[ASSIGNED TASK]: Your response to the data below should hold nothing except the lines from the one containing "маски сварщика" down to the one containing "事業認定認定後に行うクラウドファンディング終了後", reproduced exactly and without pictures.

*****

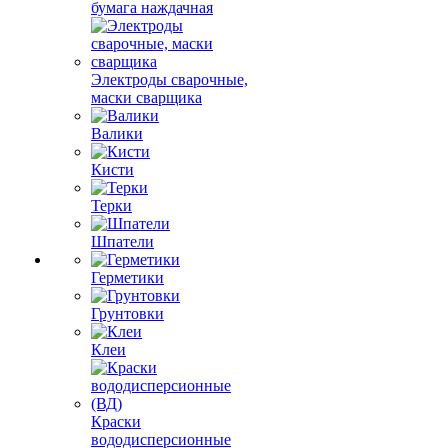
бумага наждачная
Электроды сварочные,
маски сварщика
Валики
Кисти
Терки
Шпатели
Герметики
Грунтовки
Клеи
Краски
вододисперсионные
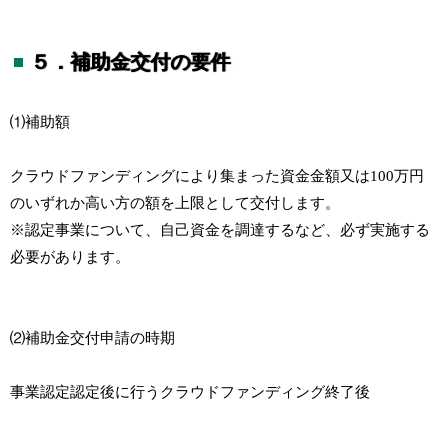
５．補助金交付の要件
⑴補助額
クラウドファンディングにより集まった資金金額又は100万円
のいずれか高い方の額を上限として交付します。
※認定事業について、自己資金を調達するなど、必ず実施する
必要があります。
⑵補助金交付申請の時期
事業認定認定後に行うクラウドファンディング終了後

*****

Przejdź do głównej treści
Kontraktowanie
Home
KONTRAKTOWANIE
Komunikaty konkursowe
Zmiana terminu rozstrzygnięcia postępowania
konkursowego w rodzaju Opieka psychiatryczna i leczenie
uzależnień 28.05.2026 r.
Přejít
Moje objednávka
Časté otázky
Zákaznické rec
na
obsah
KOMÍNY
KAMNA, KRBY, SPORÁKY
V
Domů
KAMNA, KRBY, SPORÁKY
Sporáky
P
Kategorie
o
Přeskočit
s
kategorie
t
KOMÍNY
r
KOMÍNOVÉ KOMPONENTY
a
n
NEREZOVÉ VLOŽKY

*****

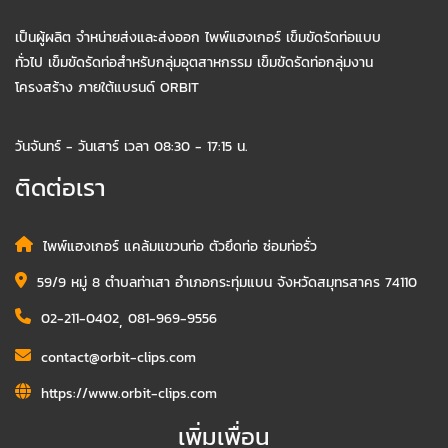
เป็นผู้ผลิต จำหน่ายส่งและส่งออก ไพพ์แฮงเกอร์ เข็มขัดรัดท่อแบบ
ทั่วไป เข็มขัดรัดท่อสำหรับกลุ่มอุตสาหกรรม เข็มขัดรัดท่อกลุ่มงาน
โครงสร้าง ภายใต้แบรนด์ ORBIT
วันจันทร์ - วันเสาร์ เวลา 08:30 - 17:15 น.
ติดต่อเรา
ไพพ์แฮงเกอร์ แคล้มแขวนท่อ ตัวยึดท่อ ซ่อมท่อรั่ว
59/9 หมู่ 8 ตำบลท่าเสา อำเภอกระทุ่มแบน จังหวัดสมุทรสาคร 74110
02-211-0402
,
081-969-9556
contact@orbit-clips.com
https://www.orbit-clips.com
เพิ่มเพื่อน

*****

[RESULT OF THIS TASK]:
маски сварщика
Валики
Кисти
Терки
Шпатели
Герметики
Грунтовки
Клеи
Краски
вододисперсионные
５．補助金交付の要件
⑴補助額
クラウドファンディングにより集まった資金金額又は100万円
のいずれか高い方の額を上限として交付します。
※認定事業について、自己資金を調達するなど、必ず実施する
必要があります。
⑵補助金交付申請の時期
事業認定認定後に行うクラウドファンディング終了後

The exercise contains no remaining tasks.